For years, Kennedy has sat atop an empire that disseminates false information and encourages conspiracy theories. And it’s been a profitable enterprise. Children’s Health Defense raised $23.5 million in 2022, and Skyhorse presumably has made millions of dollars publishing his books for readers who reside within Kennedy’s anti-vax cosmos. Now veterans of that world are making money off the Kennedy campaign, as the super PAC and the campaign each haul in millions of dollars.
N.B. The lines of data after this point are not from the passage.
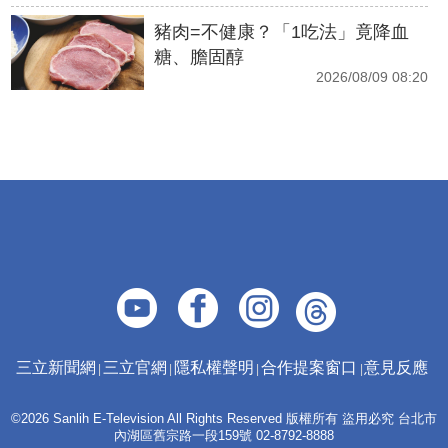
豬肉=不健康？「1吃法」竟降血
糖、膽固醇
2026/08/09 08:20
三立新聞網
三立官網
隱私權聲明
合作提案窗口
意見反應
©2026 Sanlih E-Television All Rights Reserved 版權所有 盜用必究 台北市
內湖區舊宗路一段159號 02-8792-8888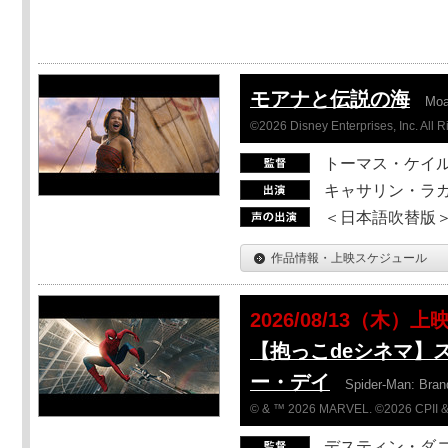
モアナと伝説の海
Mo
©2026 Disney Enterprises, Inc. All 
トーマス・ケイ
キャサリン・ラガ
＜日本語吹替版＞T
作品情報・上映スケジュール
2026/08/13（木）上
【抱っこdeシネマ】
ー・デイ
Spider-Man: Bra
© & ™ 2026 MARVEL. ©2026 CPII &
デスティン・ダ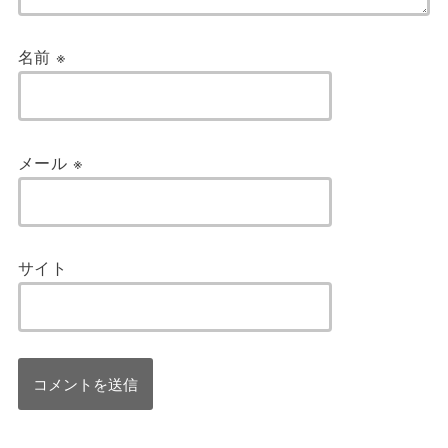
名前
※
メール
※
サイト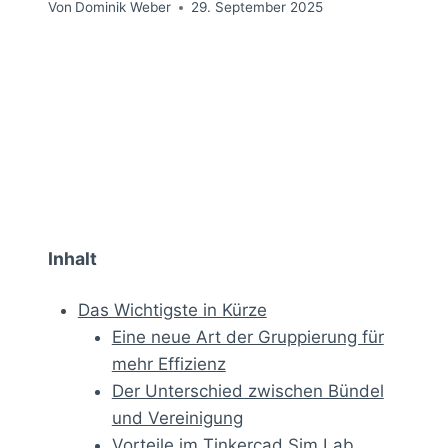
Von
Dominik Weber
29. September 2025
Inhalt
Das Wichtigste in Kürze
Eine neue Art der Gruppierung für
mehr Effizienz
Der Unterschied zwischen Bündel
und Vereinigung
Vorteile im Tinkercad Sim Lab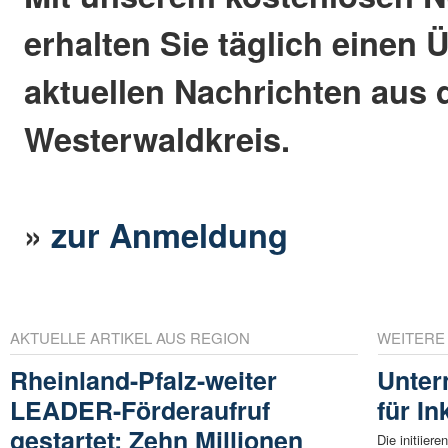
erhalten Sie täglich einen 
aktuellen Nachrichten aus
Westerwaldkreis.
»
zur Anmeldung
AKTUELLE ARTIKEL AUS REGION
WEITERE
Rheinland-Pfalz-weiter
Unter
LEADER-Förderaufruf
für I
gestartet: Zehn Millionen
Die initiier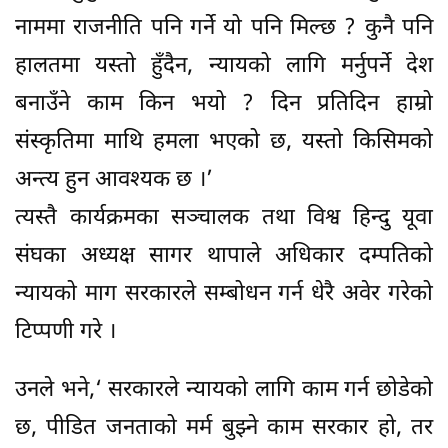
नाममा राजनीति पनि गर्ने यो पनि मिल्छ ? कुनै पनि
हालतमा यस्तो हुँदैन, न्यायको लागि मर्नुपर्ने देश
बनाउँने काम किन भयो ? दिन प्रतिदिन हाम्रो
संस्कृतिमा माथि हमला भएको छ, यस्तो किसिमको
अन्त्य हुन आवश्यक छ ।’
त्यस्तै कार्यक्रमका सञ्चालक तथा विश्व हिन्दु यूवा
संघका अध्यक्ष सागर थापाले अधिकार दम्पतिको
न्यायको माग सरकारले सम्बोधन गर्न धेरै अवेर गरेको
टिप्पणी गरे ।
उनले भने,‘ सरकारले न्यायको लागि काम गर्न छोडेको
छ, पीडित जनताको मर्म बुझ्ने काम सरकार हो, तर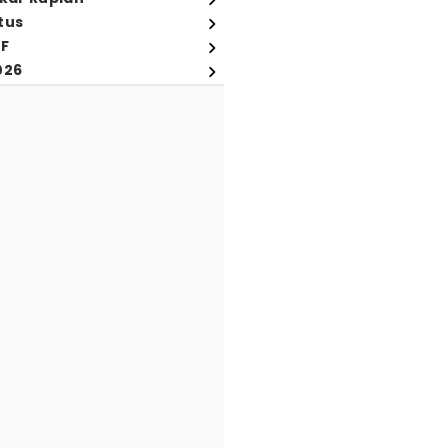
tus
FF
026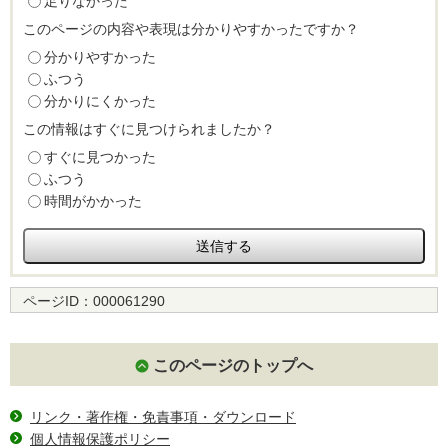
足りなかった
このページの内容や表現は分かりやすかったですか？
分かりやすかった
ふつう
分かりにくかった
この情報はすぐに見つけられましたか？
すぐに見つかった
ふつう
時間がかかった
ページID：
000061290
このページのトップへ
リンク・著作権・免責事項・ダウンロード
個人情報保護ポリシー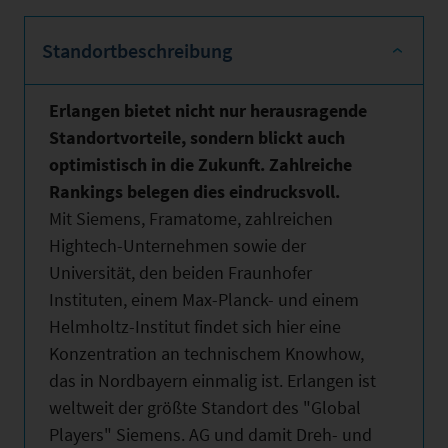
Standortbeschreibung
Erlangen bietet nicht nur herausragende
Standortvorteile, sondern blickt auch
optimistisch in die Zukunft. Zahlreiche
Rankings belegen dies eindrucksvoll.
Mit Siemens, Framatome, zahlreichen
Hightech-Unternehmen sowie der
Universität, den beiden Fraunhofer
Instituten, einem Max-Planck- und einem
Helmholtz-Institut
findet sich hier eine
Konzentration an technischem Knowhow,
das in Nordbayern einmalig ist. Erlangen ist
weltweit der größte Standort des "Global
Players" Siemens. AG und damit Dreh- und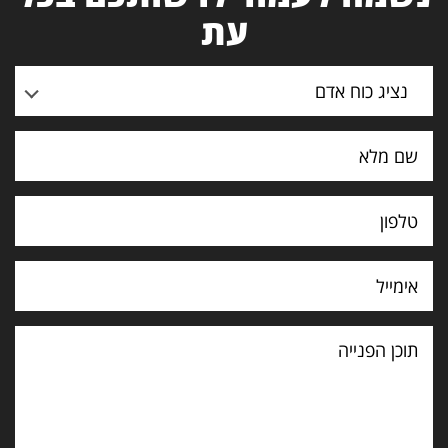
עת
נציג כוח אדם
תוכן
הפנייה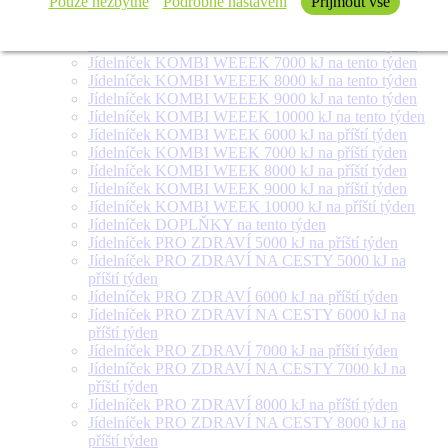
Pouze nezbytné
Podrobné nastavení
Přijmout vše
týden
Jídelníček SALÁT + na tento týden
Jídelníček KOMBI WEEEK 6000 kJ na tento týden
Jídelníček KOMBI WEEEK 7000 kJ na tento týden
Jídelníček KOMBI WEEEK 8000 kJ na tento týden
Jídelníček KOMBI WEEEK 9000 kJ na tento týden
Jídelníček KOMBI WEEEK 10000 kJ na tento týden
Jídelníček KOMBI WEEK 6000 kJ na příští týden
Jídelníček KOMBI WEEK 7000 kJ na příští týden
Jídelníček KOMBI WEEK 8000 kJ na příští týden
Jídelníček KOMBI WEEK 9000 kJ na příští týden
Jídelníček KOMBI WEEK 10000 kJ na příští týden
Jídelníček DOPLŇKY na tento týden
Jídelníček PRO ZDRAVÍ 5000 kJ na příští týden
Jídelníček PRO ZDRAVÍ NA CESTY 5000 kJ na
příští týden
Jídelníček PRO ZDRAVÍ 6000 kJ na příští týden
Jídelníček PRO ZDRAVÍ NA CESTY 6000 kJ na
příští týden
Jídelníček PRO ZDRAVÍ 7000 kJ na příští týden
Jídelníček PRO ZDRAVÍ NA CESTY 7000 kJ na
příští týden
Jídelníček PRO ZDRAVÍ 8000 kJ na příští týden
Jídelníček PRO ZDRAVÍ NA CESTY 8000 kJ na
příští týden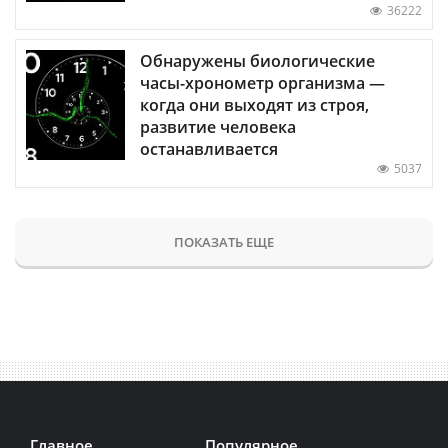
36222
Обнаружены биологические
часы-хронометр организма —
когда они выходят из строя,
развитие человека
останавливается
5037
ПОКАЗАТЬ ЕЩЕ
Главное
Популярное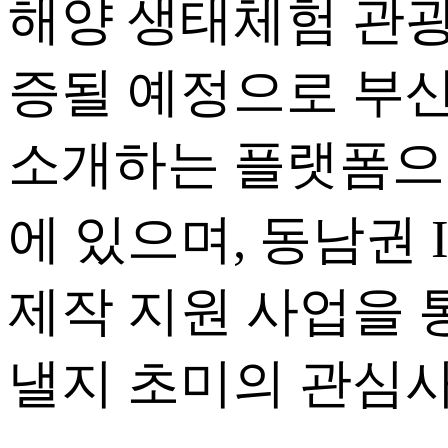
해양 생태체험 관광
증될 예정으로 부
소개하는 플랫폼으로
에 있으며, 동남권 
제작 지원 사업을 
낼지 초미의 관심사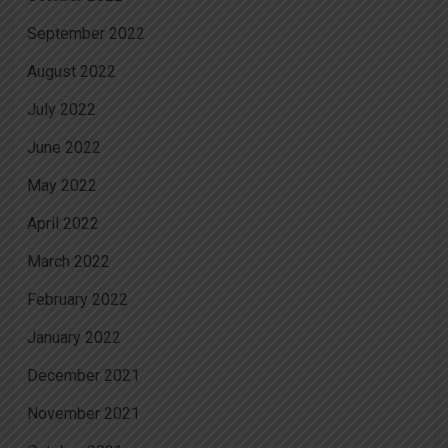
September 2022
August 2022
July 2022
June 2022
May 2022
April 2022
March 2022
February 2022
January 2022
December 2021
November 2021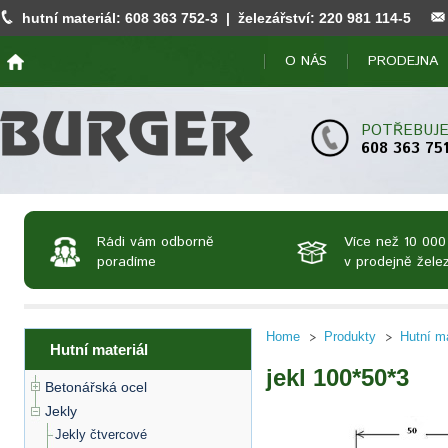
hutní materiál:
608 363 752
-3 | železářství:
220 981 114
-5
O NÁS
PRODEJNA
POTŘEBUJE
608 363 75
Rádi vám odborně
Více než 10 000
poradíme
v prodejně želez
Home
Produkty
Hutní ma
Hutní materiál
jekl 100*50*3
Betonářská ocel
Jekly
Jekly čtvercové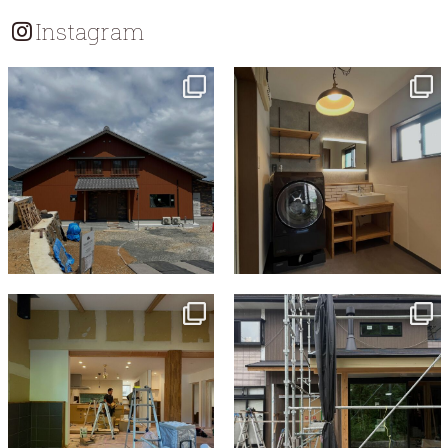
シ
Instagram
ョ
ン
tomohouseinc
tomohouseinc
7月 18
7月 13
tomohouseinc
tomohouseinc
7月 9
6月 3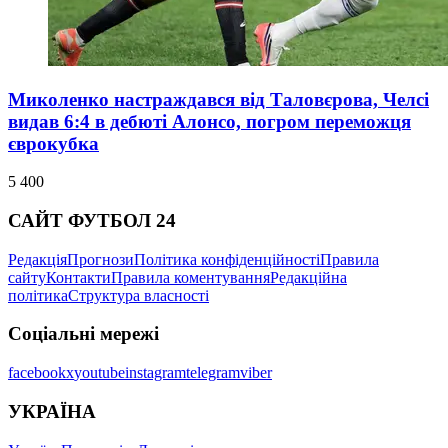
Миколенко настраждався від Таловєрова, Челсі
видав 6:4 в дебюті Алонсо, погром переможця
єврокубка
5 400
САЙТ ФУТБОЛ 24
Редакція
Прогнози
Політика конфіденційності
Правила
сайту
Контакти
Правила коментування
Редакційна
політика
Структура власності
Соціальні мережі
facebook
x
youtube
instagram
telegram
viber
УКРАЇНА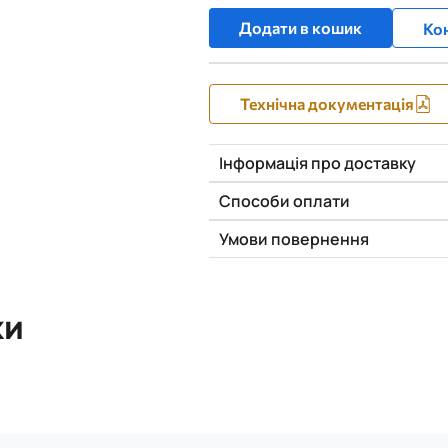
Додати в кошик
Кон
Технічна документація
Інформація про доставку
Способи оплати
Умови повернення
ки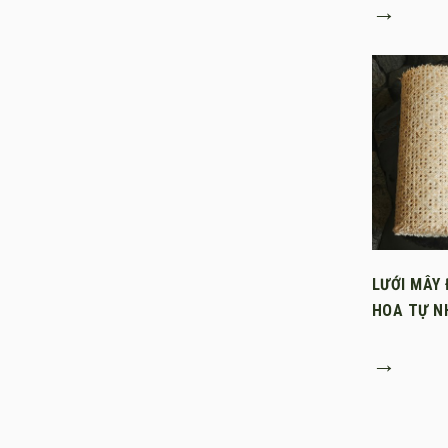
→
LƯỚI MÂY
HOA TỰ N
→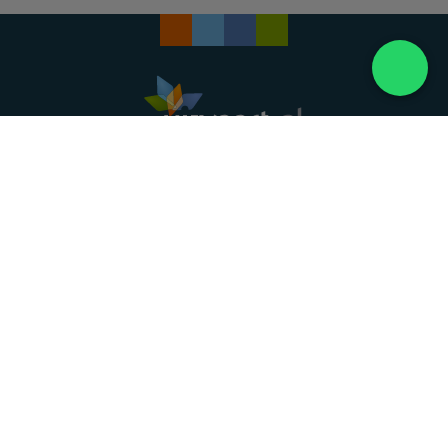
Landelijke uitvaartonderneming. Al meer dan 20
jaar uw vertrouwde partner voor een waardig
afscheid.
088 - 848 82 27
24/7 bereikbaar, dag en nacht
DIRECT HULP
Overlijden melden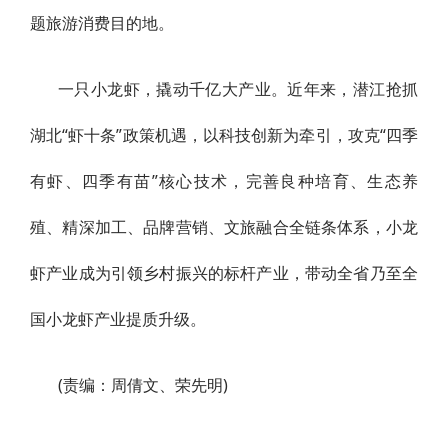
题旅游消费目的地。
一只小龙虾，撬动千亿大产业。近年来，潜江抢抓
湖北“虾十条”政策机遇，以科技创新为牵引，攻克“四季
有虾、四季有苗”核心技术，完善良种培育、生态养
殖、精深加工、品牌营销、文旅融合全链条体系，小龙
虾产业成为引领乡村振兴的标杆产业，带动全省乃至全
国小龙虾产业提质升级。
(责编：周倩文、荣先明)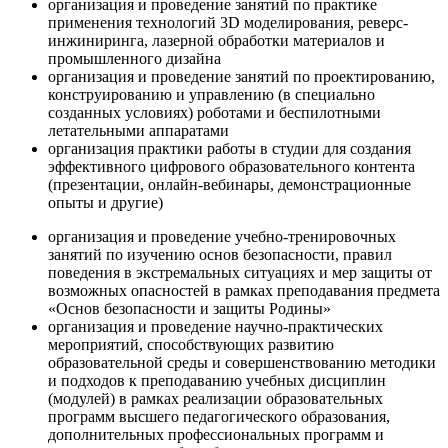
организация и проведение занятий по практике
применения технологий 3D моделирования, реверс-
инжиниринга, лазерной обработки материалов и
промышленного дизайна
организация и проведение занятий по проектированию,
конструированию и управлению (в специально
созданных условиях) роботами и беспилотными
летательными аппаратами
организация практики работы в студии для создания
эффективного цифрового образовательного контента
(презентации, онлайн-вебинары, демонстрационные
опыты и другие)
организация и проведение учебно-тренировочных
занятий по изучению основ безопасности, правил
поведения в экстремальных ситуациях и мер защиты от
возможных опасностей в рамках преподавания предмета
«Основ безопасности и защиты Родины»
организация и проведение научно-практических
мероприятий, способствующих развитию
образовательной среды и совершенствованию методики
и подходов к преподаванию учебных дисциплин
(модулей) в рамках реализации образовательных
программ высшего педагогического образования,
дополнительных профессиональных программ и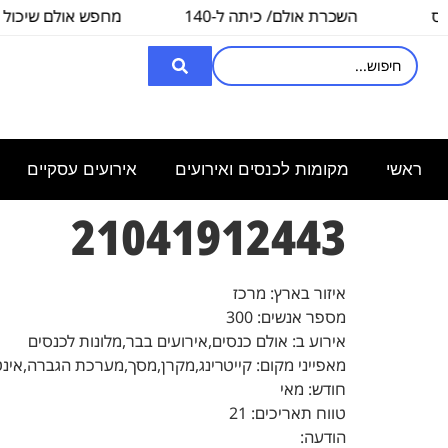
השכרת אולם/ כיתה ל-140
מחפש אולם שיכול לה
איש, לצורך
3000
ראשי
מקומות לכנסים ואירועים
אירועים עסקיים
21041912443
איזור בארץ: מרכז
מספר אנשים: 300
אירוע ב: אולם כנסים,אירועים בבר,מלונות לכנסים
מאפייני מקום: קייטרינג,מקרן,מסך,מערכת הגברה,אינ
חודש: מאי
טווח תאריכים: 21
הודעה: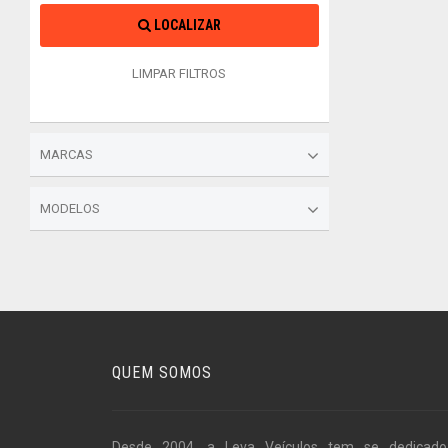
LOCALIZAR
LIMPAR FILTROS
MARCAS
MODELOS
QUEM SOMOS
Desde 2004, a Leva Veículos tem se dedicad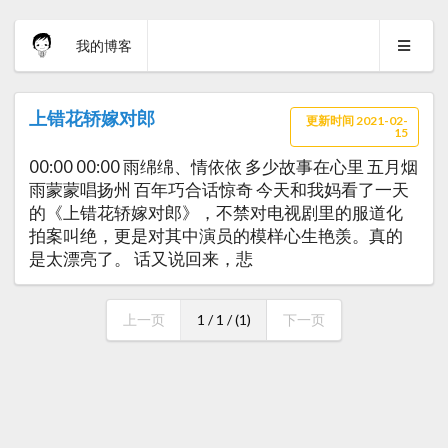
我的博客
上错花轿嫁对郎
更新时间 2021-02-
15
00:00 00:00 雨绵绵、情依依 多少故事在心里 五月烟
雨蒙蒙唱扬州 百年巧合话惊奇 今天和我妈看了一天
的《上错花轿嫁对郎》，不禁对电视剧里的服道化
拍案叫绝，更是对其中演员的模样心生艳羡。真的
是太漂亮了。 话又说回来，悲
上一页
1 / 1 / (1)
下一页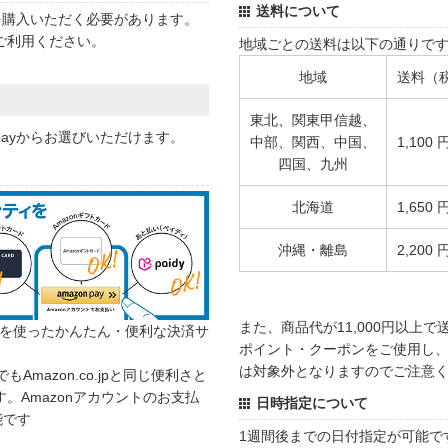
送料について
状を購入いただく必要があります。
ご利用ください。
地域ごとの送料は以下の通りで
地域
送料（
東北、関東甲信越、
 payからお選びいただけます。
中部、関西、中国、
1,100 
四国、九州
北海道
1,650 
沖縄・離島
2,200 
また、商品代が11,000円以上
カウントを使ったかんたん・便利な決済サ
ポイント・クーポンをご使用し、商
は対象外となりますのでご注意
でもAmazon.co.jpと同じ便利さと
。Amazonアカウントのお支払
日時指定について
能です
1週間後までの日付指定が可能で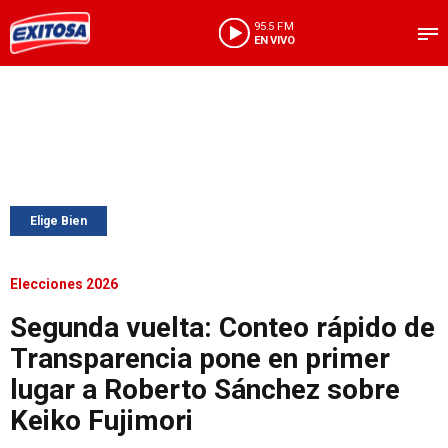
95.5 FM
EN VIVO
Elige Bien
Elecciones 2026
Segunda vuelta: Conteo rápido de
Transparencia pone en primer
lugar a Roberto Sánchez sobre
Keiko Fujimori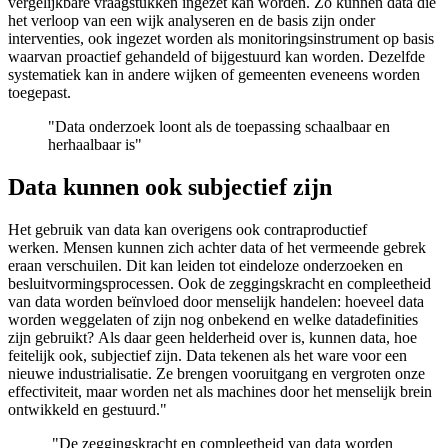
vergelijkbare vraagstukken ingezet kan worden. Zo kunnen data die
het verloop van een wijk analyseren en de basis zijn onder
interventies, ook ingezet worden als monitoringsinstrument op basis
waarvan proactief gehandeld of bijgestuurd kan worden. Dezelfde
systematiek kan in andere wijken of gemeenten eveneens worden
toegepast.
"Data onderzoek loont als de toepassing schaalbaar en
herhaalbaar is"
Data kunnen ook subjectief zijn
Het gebruik van data kan overigens ook contraproductief
werken. Mensen kunnen zich achter data of het vermeende gebrek
eraan verschuilen. Dit kan leiden tot eindeloze onderzoeken en
besluitvormingsprocessen. Ook de zeggingskracht en compleetheid
van data worden beïnvloed door menselijk handelen: hoeveel data
worden weggelaten of zijn nog onbekend en welke datadefinities
zijn gebruikt? Als daar geen helderheid over is, kunnen data, hoe
feitelijk ook, subjectief zijn. Data tekenen als het ware voor een
nieuwe industrialisatie. Ze brengen vooruitgang en vergroten onze
effectiviteit, maar worden net als machines door het menselijk brein
ontwikkeld en gestuurd."
"De zeggingskracht en compleetheid van data worden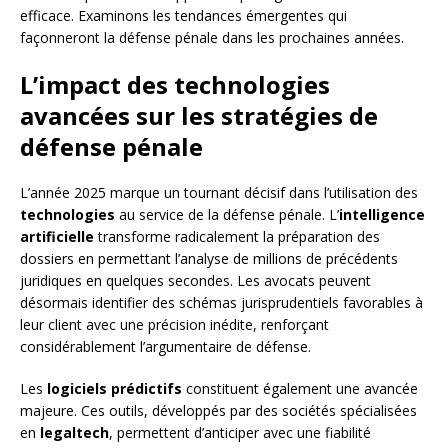
efficace. Examinons les tendances émergentes qui
façonneront la défense pénale dans les prochaines années.
L’impact des technologies
avancées sur les stratégies de
défense pénale
L’année 2025 marque un tournant décisif dans l’utilisation des
technologies
au service de la défense pénale. L’
intelligence
artificielle
transforme radicalement la préparation des
dossiers en permettant l’analyse de millions de précédents
juridiques en quelques secondes. Les avocats peuvent
désormais identifier des schémas jurisprudentiels favorables à
leur client avec une précision inédite, renforçant
considérablement l’argumentaire de défense.
Les
logiciels prédictifs
constituent également une avancée
majeure. Ces outils, développés par des sociétés spécialisées
en
legaltech
, permettent d’anticiper avec une fiabilité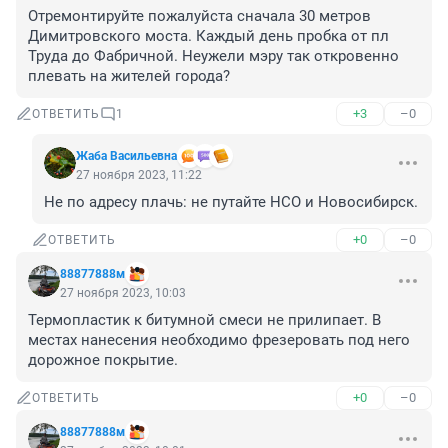
Отремонтируйте пожалуйста сначала 30 метров 
Димитровского моста. Каждый день пробка от пл 
Труда до Фабричной. Неужели мэру так откровенно 
плевать на жителей города?
+3
–0
ОТВЕТИТЬ
1
Жаба Васильевна
27 ноября 2023, 11:22
Не по адресу плачь: не путайте НСО и Новосибирск.
+0
–0
ОТВЕТИТЬ
88877888м
27 ноября 2023, 10:03
Термопластик к битумной смеси не прилипает. В 
местах нанесения необходимо фрезеровать под него 
дорожное покрытие.
+0
–0
ОТВЕТИТЬ
88877888м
Recently, Kennedy hired Del Bigtree, one of most notorious anti-vaxxers, to be his campaign’s communications director. Bigtree produced an anti-vax film that has been debunked. He has said that tycoon John D. Rockefeller, back in the day, tried to “seize control of humanity through the regulation of medicine.” He recently sent a letter to supporters calling the Covid pandemic “the greatest psychological operation the world has ever experienced” and asserted that “in order to stop the globalist’s New World Order, we need a miracle.” He hailed Kennedy as that miracle. Bigtree has also been an election denier. On January 6, 2021, he spoke at a “MAGA Freedom Rally DC,” a block from the Capitol, and declared election machines did not work. In the second half of last year, the Kennedy campaign paid Bigtree’s company, KFP Consulting, $128,550 for communications consulting, according to FEC records.
Conspiracism resides at the center of Kennedy’s politics. As he has steered his paranoia- and misinformation-drenched movement into the political realm, his comrades in conspiracy have joined him for what appears to be a profitable ride.